Le Code du travail qualifie de sanction disciplinaire toute mesure, autre que des observations verbales, prise par l’employeur à la suite d’un agissement du salarié considéré par lui comme fautif, et de nature à affecter immédiatement ou non sa présence dans l’entreprise, sa fonction, sa carrière ou sa rémunération.

Ainsi, parmi les éléments constitutifs de cette qualification on peut relever, d’une part, le fait que l’agissement du salarié soit considéré comme fautif par l’employeur (ce qui n’est pas le cas, par exemple, pour des remarques à visée pédagogique) et, d’autre part, la possibilité que la mesure prise par l’employeur ait des conséquences sur la carrière de l’intéressé, qu’elles soient immédiates, futures, ou même simplement potentielles (“de nature”).

La jurisprudence retient parfois également le critère de la volonté de l’employeur de sanctionner le salarié (arrêt du 20 septembre 2023). 

Le règlement intérieur, obligatoire dans les entreprises ou établissements employant au moins 50 salariés, doit déterminer la nature et l’échelle des différentes sanctions qui peuvent être prononcées à l’égard des salariés. Il prévoit le plus souvent notamment la possibilité de prononcer des avertissements ou blâmes.

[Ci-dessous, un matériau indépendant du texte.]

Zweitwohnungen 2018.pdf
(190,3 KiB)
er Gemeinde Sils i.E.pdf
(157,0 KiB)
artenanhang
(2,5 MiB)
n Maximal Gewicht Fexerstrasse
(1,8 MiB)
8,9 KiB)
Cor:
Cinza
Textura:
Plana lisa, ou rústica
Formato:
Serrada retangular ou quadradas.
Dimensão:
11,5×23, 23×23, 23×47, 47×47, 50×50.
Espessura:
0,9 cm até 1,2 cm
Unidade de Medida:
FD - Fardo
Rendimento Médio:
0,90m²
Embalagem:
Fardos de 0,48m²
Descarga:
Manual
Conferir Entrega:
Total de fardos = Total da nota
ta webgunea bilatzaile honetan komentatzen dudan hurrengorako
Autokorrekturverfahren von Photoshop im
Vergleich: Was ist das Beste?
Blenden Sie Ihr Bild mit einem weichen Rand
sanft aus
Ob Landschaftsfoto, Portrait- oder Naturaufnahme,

La qualification de sanction disciplinaire ne présente pas de difficulté lorsque l’écrit adressé au salarié est nommé “avertissement” ou “blâme”. Mais souvent, des litiges portés en justice concernent des écrits dans lesquels l’employeur adresse au salarié des remarques ou reproches sur l’exécution de son travail ou son comportement, qui ne sont pas explicitement identifiés comme une sanction disciplinaire ou un avertissement.

L’employeur peut avoir l’impression qu’un simple courriel, ou même un SMS, ne peut pas constituer une sanction et que celle-ci devrait forcément être notifiée par courrier recommandé ou une lettre remise en main propre, mais ce n’est pas le cas. Selon la loi, seules les observations orales ne peuvent pas être qualifiées de sanctions.

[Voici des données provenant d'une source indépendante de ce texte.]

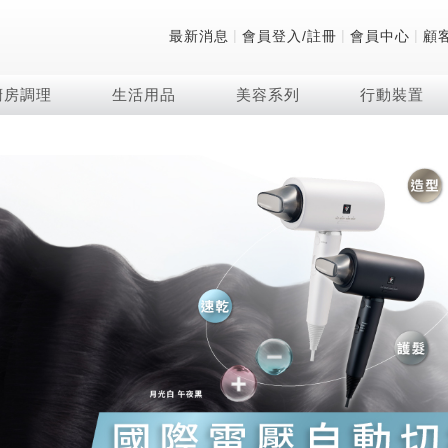
|
|
|
最新消息
會員登入/註冊
會員中心
顧
廚房調理
生活用品
美容系列
行動裝置
技術
除濕機系列
清洗系列
微波爐
防護用品系列
頭皮調理
技術
RACTIVE Air系列
飲品
保溫/冷藏系列
FAQ
夏普量子臻原色
2合1空氣清淨除濕機
無孔槽系列介紹
機械轉盤微波爐
低反射蛾眼面罩
頭皮手持按摩器
新型冠狀病毒抑制實
羽量級無線快充吸塵
咖啡機
TEKION COOLER
美容家電
AQUOS XLED
自動除菌離子除濕機
無孔槽洗衣機
電子平板微波爐
自動除菌離子實證
Soda Presso氣泡水
AQUOS 8K 第三代
高效除濕機
滾筒洗衣機/乾衣機
電子轉盤微波爐
J-TECH空調技術
8K影像技術展現
AIoT智慧聯網除濕機
直立變頻洗衣機
空氣清淨機結合捕蚊
乾淨方美學除濕機
超音波清洗棒
自動除菌離子技術
FAQ
PCI 自動除菌離子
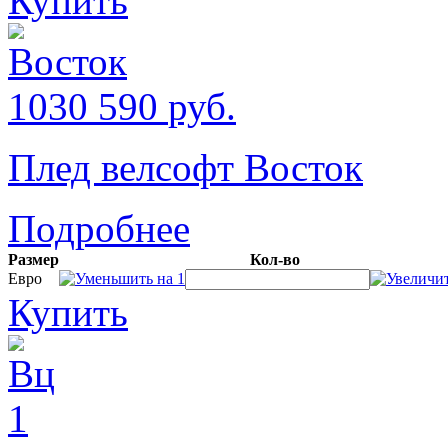
Купить
1030
590
руб.
Плед велсофт Восток
Подробнее
Размер
Кол-во
Евро
Купить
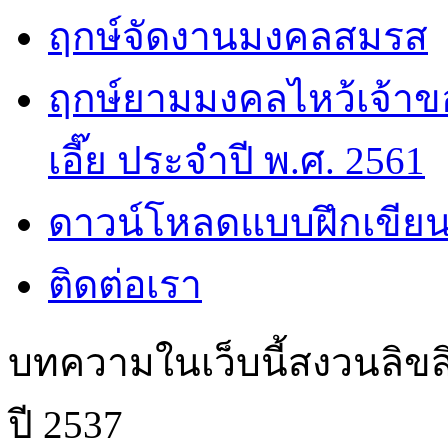
ฤกษ์จัดงานมงคลสมรส
ฤกษ์ยามมงคลไหว้เจ้าขอ
เอี๊ย ประจำปี พ.ศ. 2561
ดาวน์โหลดแบบฝึกเขียน
ติดต่อเรา
บทความในเว็บนี้สงวนลิขสิ
ปี 2537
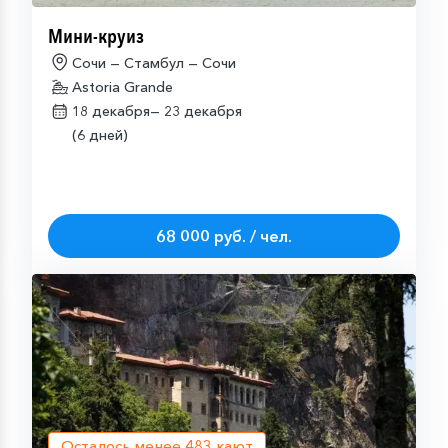
Мини-круиз
Сочи — Стамбул — Сочи
Astoria Grande
18 декабря—
23 декабря
(6 дней)
68 000 руб. / чел.
Осталось менее
483
кают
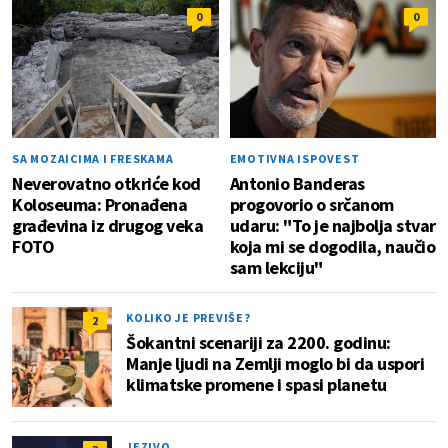
0
0
SA MOZAICIMA I FRESKAMA
EMOTIVNA ISPOVEST
Neverovatno otkriće kod
Antonio Banderas
Koloseuma: Pronađena
progovorio o srčanom
građevina iz drugog veka
udaru: "To je najbolja stvar
FOTO
koja mi se dogodila, naučio
sam lekciju"
KOLIKO JE PREVIŠE?
2
Šokantni scenariji za 2200. godinu:
Manje ljudi na Zemlji moglo bi da uspori
klimatske promene i spasi planetu
JEZIVO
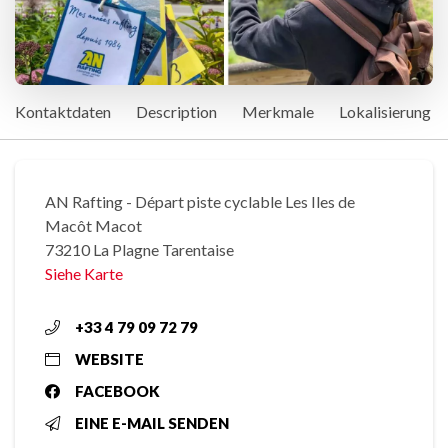
Kontaktdaten
Description
Merkmale
Lokalisierung
AN Rafting - Départ piste cyclable Les Iles de
Macôt Macot
73210 La Plagne Tarentaise
Siehe Karte
+33 4 79 09 72 79
WEBSITE
FACEBOOK
EINE E-MAIL SENDEN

Une jurisprudence nourrie mais pas toujours facile à suivre

L’analyse des arrêts de la chambre sociale de la Cour de cassation de ces dernières années fournit de nombreuses illustrations de qualification – ou non –  de sanction à propos de tels écrits. Elle admet souvent l’existence d’une sanction lorsque l’employeur adresse par écrit des reproches au salarié, l’invitant ou le mettant en demeure de modifier son comportement (notamment arrêt du 26 mai 2010 ; arrêt du 3 février 2017 ; arrêt du 29 mai 2024). Cependant, elle retient parfois qu’une mise en garde demandant au salarié de modifier son comportement ne constitue qu’un rappel à l’ordre non constitutif d’une sanction (arrêt du 19 septembre 2018 ; arrêt du 20 mars 2024). 

Il n’est pas aisé d’identifier dans la jurisprudence de la Cour de cassation des critères systématiques permettant aux employeurs et aux juges du fond d’opérer une distinction claire entre les reproches écrits qualifiables de sanctions et les autres : tantôt elle met en avant, pour retenir la qualification de sanction, l’existence de griefs précis (arrêt du 2 février 2022) ou encore certaines mentions de nature à entraîner des conséquences sur la carrière du salarié (arrêt du 3 février 2017 tantôt elle souligne l’absence de volonté de sanctionner pour exclure cette qualification (arrêt du 12 novembre 2015).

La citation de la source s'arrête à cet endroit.